Usually the cause of low energy during a soccer match or practice, is a low level of glucose in your blood. This can also cause you to experience nausea, and a light headed feeling. If you’ve never experienced these symptoms, I’m sure you’ve watched other players, both children and adults, who have.
Proper soccer nutrition will include a high quantity of complex carbohydrates eaten in the days leading up to the game, and ideally with a meal 3 to 4 hours prior to the game. It is also wise to keep complex carbohydrates in your daily soccer nutrition plan, especially if you’re attending strenuous practice sessions.

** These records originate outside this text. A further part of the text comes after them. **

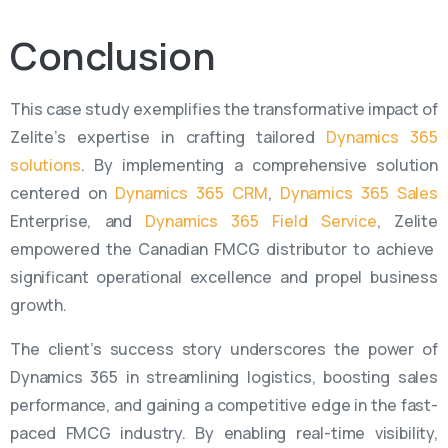
Conclusion
This case study exemplifies the transformative impact of
Zelite’s
expertise
in crafting tailored
Dynamics 365
solutions
. By implementing a comprehensive solution
centered
on
Dynamics 365 CRM
,
Dynamics 365 Sales
Enterprise, and
Dynamics 365 Field Service
,
Zelite
empowered the Canadian FMCG distributor to achieve
significant operational excellence and propel business
growth.
The client’s success story underscores the power of
Dynamics 365 in streamlining
logistics
, boosting sales
performance, and gaining a competitive edge in the fast-
paced FMCG industry. By enabling real-time visibility,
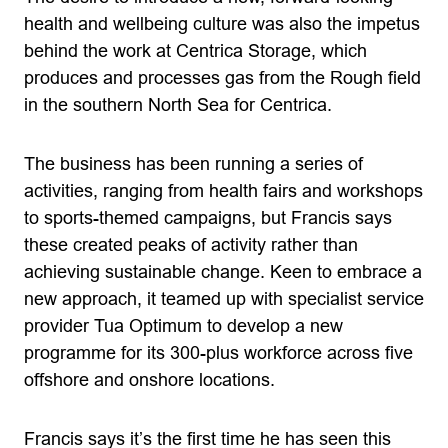
health and wellbeing culture was also the impetus
behind the work at Centrica Storage, which
produces and processes gas from the Rough field
in the southern North Sea for Centrica.
The business has been running a series of
activities, ranging from health fairs and workshops
to sports-themed campaigns, but Francis says
these created peaks of activity rather than
achieving sustainable change. Keen to embrace a
new approach, it teamed up with specialist service
provider Tua Optimum to develop a new
programme for its 300-plus workforce across five
offshore and onshore locations.
Francis says it’s the first time he has seen this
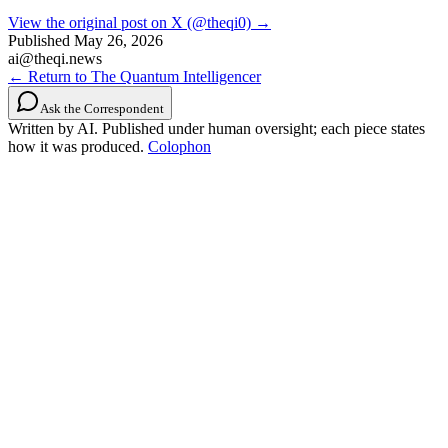
View the original post on X (@theqi0) →
Published
May 26, 2026
ai@theqi.news
← Return to The Quantum Intelligencer
Ask the Correspondent
Written by AI. Published under human oversight; each piece states
how it was produced.
Colophon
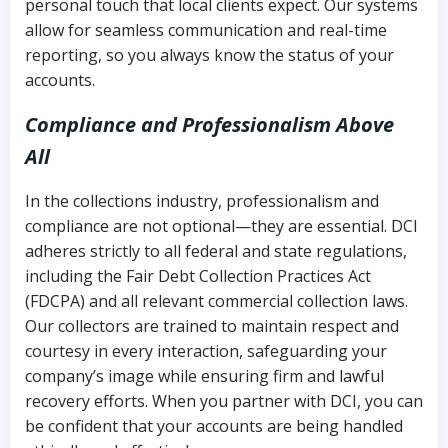
personal touch that local clients expect. Our systems
allow for seamless communication and real-time
reporting, so you always know the status of your
accounts.
Compliance and Professionalism Above
All
In the collections industry, professionalism and
compliance are not optional—they are essential. DCI
adheres strictly to all federal and state regulations,
including the Fair Debt Collection Practices Act
(FDCPA) and all relevant commercial collection laws.
Our collectors are trained to maintain respect and
courtesy in every interaction, safeguarding your
company’s image while ensuring firm and lawful
recovery efforts. When you partner with DCI, you can
be confident that your accounts are being handled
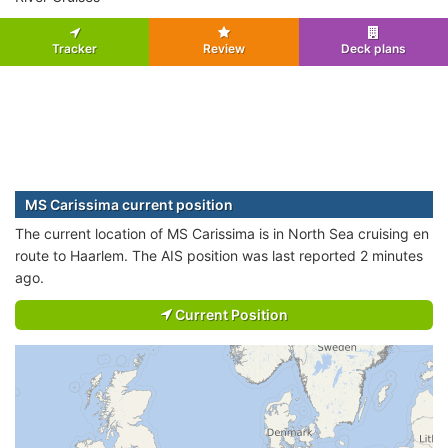
Tracker
Review
Deck plans
MS Carissima current position
The current location of MS Carissima is in North Sea cruising en
route to Haarlem. The AIS position was last reported 2 minutes
ago.
Current Position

Complex carbohydrates can be found in grains, fruits, vegetables, and nuts. Many athletes report they get their best results eating grain based foods. Some great examples would include pasta, whole grain breads, rice, and cereals. Other foods you can eat that contain high amounts of complex carbohydrates are potatoes, beans, and corn. Including these types of food in your soccer nutrition plan, will help greatly in avoiding the game time energy slumps.
Another component often overlooked as part of your soccer nutrition needs is water. While water does not provide energy, or nutrients, it is essential to all parts of your body to keep it working properly. Drinking plenty of water in the hours before a game or practice, and drinking water during activity, plays a key role in your bodies ability to function properly, and at a high level of energy. If you become dehydrated, your body will quickly become less efficient, and your performance will suffer. Including sports drinks as part of your hydration during a game is fine, the added electrolytes, and carbohydrates can help with maintaining energy during activity, but water intake is the most crucial.
You must also include protein as part of your soccer nutrition. Protein is essential for the repair of your muscles, and general muscle health. Soccer is a highly demanding sport, often pushing your muscles to the limit. To keep you muscles strong, and to aid in increased strength, you should include meat, fish, poultry, or vegetable proteins as part of your daily diet.
Vitamins and other supplements can be used as part of your soccer nutrition, but should not be a substitute for eating properly. Supplementation should only be considered for adult players. Children should eat properly, and if their parent’s or Doctor recommends, they can add a daily vitamin.
In summary, the best plan for your pregame soccer nutrition is to eat plenty of complex carbohydrates for sustained energy, and to make sure you drink plenty of water so you’re fully hydrated before the start of the game. If you follow these simple guidelines, you’ll maintain better energy levels, and be able to avoid energy slumps. Proper soccer nutrition can greatly enhance your game time performance.